Stored data entries:
"""

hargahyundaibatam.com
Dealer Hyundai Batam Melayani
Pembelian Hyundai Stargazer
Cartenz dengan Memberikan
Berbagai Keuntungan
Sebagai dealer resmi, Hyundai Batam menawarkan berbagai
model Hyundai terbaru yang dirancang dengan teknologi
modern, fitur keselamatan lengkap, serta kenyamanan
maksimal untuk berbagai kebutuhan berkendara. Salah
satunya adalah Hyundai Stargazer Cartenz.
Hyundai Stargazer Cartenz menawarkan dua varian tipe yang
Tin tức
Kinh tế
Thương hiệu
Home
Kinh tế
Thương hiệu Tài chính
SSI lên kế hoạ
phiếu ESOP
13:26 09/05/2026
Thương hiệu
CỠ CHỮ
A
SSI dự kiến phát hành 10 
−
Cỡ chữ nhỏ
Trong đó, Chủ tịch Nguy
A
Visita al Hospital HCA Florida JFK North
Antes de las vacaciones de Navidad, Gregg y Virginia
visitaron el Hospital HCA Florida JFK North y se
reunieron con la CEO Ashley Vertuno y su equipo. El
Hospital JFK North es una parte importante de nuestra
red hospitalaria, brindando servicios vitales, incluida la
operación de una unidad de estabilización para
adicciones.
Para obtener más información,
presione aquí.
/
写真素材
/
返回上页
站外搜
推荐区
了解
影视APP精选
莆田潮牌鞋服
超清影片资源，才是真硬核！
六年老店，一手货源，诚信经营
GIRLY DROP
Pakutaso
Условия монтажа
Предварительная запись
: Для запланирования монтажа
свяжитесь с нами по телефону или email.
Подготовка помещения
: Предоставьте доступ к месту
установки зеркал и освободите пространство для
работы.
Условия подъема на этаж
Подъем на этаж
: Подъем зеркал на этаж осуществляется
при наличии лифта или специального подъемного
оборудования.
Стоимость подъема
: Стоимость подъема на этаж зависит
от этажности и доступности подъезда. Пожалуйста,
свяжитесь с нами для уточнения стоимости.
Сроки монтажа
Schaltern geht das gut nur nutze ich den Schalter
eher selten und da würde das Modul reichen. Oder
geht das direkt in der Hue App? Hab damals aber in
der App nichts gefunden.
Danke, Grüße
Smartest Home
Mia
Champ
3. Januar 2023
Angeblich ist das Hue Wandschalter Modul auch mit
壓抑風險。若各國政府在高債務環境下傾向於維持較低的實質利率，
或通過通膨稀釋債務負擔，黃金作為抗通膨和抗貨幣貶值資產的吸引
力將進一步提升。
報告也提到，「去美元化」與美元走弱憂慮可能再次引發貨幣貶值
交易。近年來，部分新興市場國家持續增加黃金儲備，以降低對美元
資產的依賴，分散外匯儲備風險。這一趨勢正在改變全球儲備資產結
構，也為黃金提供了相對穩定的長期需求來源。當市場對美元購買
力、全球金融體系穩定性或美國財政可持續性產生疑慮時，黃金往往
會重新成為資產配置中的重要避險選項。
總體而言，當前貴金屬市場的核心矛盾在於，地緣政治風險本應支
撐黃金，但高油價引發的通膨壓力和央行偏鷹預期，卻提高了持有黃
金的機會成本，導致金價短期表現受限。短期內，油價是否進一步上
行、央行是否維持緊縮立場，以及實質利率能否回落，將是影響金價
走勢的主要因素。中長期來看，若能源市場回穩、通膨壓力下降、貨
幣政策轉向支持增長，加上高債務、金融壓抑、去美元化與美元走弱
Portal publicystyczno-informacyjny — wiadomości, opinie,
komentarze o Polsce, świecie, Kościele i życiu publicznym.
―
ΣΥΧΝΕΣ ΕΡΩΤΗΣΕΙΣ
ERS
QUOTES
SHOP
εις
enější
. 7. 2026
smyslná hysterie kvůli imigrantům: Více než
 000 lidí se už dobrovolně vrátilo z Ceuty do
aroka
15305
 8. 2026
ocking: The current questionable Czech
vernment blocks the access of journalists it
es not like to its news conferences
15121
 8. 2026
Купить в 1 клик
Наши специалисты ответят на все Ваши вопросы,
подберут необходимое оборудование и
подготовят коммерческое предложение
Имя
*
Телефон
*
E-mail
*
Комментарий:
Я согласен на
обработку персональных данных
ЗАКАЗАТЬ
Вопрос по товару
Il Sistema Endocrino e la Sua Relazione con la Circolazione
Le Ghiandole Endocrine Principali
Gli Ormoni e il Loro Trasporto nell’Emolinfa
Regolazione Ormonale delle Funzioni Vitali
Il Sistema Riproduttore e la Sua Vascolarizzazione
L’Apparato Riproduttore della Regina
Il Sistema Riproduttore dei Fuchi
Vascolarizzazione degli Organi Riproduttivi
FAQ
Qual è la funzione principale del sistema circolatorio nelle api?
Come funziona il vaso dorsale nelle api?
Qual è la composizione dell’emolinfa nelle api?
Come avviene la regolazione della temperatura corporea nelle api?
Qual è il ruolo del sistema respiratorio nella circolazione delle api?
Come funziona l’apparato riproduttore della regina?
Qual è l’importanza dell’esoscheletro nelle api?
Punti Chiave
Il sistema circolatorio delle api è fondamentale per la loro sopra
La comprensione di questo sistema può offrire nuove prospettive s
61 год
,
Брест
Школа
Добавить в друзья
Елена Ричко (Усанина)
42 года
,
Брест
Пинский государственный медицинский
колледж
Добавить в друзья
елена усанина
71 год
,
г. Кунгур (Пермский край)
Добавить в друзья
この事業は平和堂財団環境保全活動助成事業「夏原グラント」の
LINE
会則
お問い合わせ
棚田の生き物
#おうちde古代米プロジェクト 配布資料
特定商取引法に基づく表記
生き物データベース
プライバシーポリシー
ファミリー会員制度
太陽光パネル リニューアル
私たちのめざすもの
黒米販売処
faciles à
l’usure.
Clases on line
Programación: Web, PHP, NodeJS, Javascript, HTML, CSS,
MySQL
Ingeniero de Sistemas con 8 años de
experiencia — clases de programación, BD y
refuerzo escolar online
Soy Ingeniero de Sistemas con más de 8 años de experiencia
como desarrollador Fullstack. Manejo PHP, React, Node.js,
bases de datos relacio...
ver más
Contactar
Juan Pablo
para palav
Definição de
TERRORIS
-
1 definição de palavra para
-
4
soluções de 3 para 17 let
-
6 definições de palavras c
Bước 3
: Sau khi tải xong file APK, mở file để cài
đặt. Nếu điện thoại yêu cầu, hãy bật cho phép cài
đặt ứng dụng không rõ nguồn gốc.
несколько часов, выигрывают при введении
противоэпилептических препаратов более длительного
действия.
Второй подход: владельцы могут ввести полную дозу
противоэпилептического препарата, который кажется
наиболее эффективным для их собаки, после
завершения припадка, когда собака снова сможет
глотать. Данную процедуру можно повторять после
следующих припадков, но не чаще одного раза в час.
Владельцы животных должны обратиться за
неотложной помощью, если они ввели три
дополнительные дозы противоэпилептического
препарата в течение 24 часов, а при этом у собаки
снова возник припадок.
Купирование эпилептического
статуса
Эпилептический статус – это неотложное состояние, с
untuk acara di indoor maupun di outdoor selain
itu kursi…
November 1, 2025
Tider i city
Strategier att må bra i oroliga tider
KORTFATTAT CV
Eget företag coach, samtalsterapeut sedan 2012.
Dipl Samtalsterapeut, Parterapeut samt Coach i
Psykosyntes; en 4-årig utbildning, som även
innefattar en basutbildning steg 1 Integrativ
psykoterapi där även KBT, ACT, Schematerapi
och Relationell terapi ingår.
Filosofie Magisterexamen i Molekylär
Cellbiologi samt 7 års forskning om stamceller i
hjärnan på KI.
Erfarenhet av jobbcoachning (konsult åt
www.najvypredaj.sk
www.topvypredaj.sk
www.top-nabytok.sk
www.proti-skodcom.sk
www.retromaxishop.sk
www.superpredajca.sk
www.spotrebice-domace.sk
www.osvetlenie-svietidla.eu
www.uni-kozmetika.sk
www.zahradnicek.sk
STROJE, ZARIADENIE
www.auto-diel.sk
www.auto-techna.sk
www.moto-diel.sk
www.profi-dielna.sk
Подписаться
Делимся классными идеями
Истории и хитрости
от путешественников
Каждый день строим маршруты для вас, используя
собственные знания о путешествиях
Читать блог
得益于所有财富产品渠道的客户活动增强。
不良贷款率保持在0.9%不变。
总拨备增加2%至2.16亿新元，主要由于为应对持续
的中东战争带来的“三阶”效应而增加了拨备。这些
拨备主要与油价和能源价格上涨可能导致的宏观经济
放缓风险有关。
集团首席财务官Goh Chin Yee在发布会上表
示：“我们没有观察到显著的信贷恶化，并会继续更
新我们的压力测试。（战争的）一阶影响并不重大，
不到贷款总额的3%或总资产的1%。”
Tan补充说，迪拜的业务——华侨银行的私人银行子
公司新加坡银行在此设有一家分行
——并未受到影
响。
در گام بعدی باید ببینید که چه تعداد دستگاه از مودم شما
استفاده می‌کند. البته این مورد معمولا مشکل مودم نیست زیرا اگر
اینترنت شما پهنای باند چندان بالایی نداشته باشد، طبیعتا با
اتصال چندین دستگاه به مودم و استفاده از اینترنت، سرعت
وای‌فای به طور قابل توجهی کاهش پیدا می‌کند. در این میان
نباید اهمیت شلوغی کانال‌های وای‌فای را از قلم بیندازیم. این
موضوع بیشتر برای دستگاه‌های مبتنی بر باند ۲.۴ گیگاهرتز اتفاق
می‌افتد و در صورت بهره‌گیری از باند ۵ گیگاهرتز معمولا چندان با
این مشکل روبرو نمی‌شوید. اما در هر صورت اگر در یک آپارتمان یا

"""

◆ Instructions for the task ◆
As the answer, set down only the lines from the data above between the one holding "Dealer Hyundai Batam Melayani" and the one holding "satunya adalah Hyundai Stargazer Cartenz.", inclusive, exactly as they read.

◆ Answer ◆
Dealer Hyundai Batam Melayani
Pembelian Hyundai Stargazer
Cartenz dengan Memberikan
Berbagai Keuntungan
Sebagai dealer resmi, Hyundai Batam menawarkan berbagai
model Hyundai terbaru yang dirancang dengan teknologi
modern, fitur keselamatan lengkap, serta kenyamanan
maksimal untuk berbagai kebutuhan berkendara. Salah
satunya adalah Hyundai Stargazer Cartenz.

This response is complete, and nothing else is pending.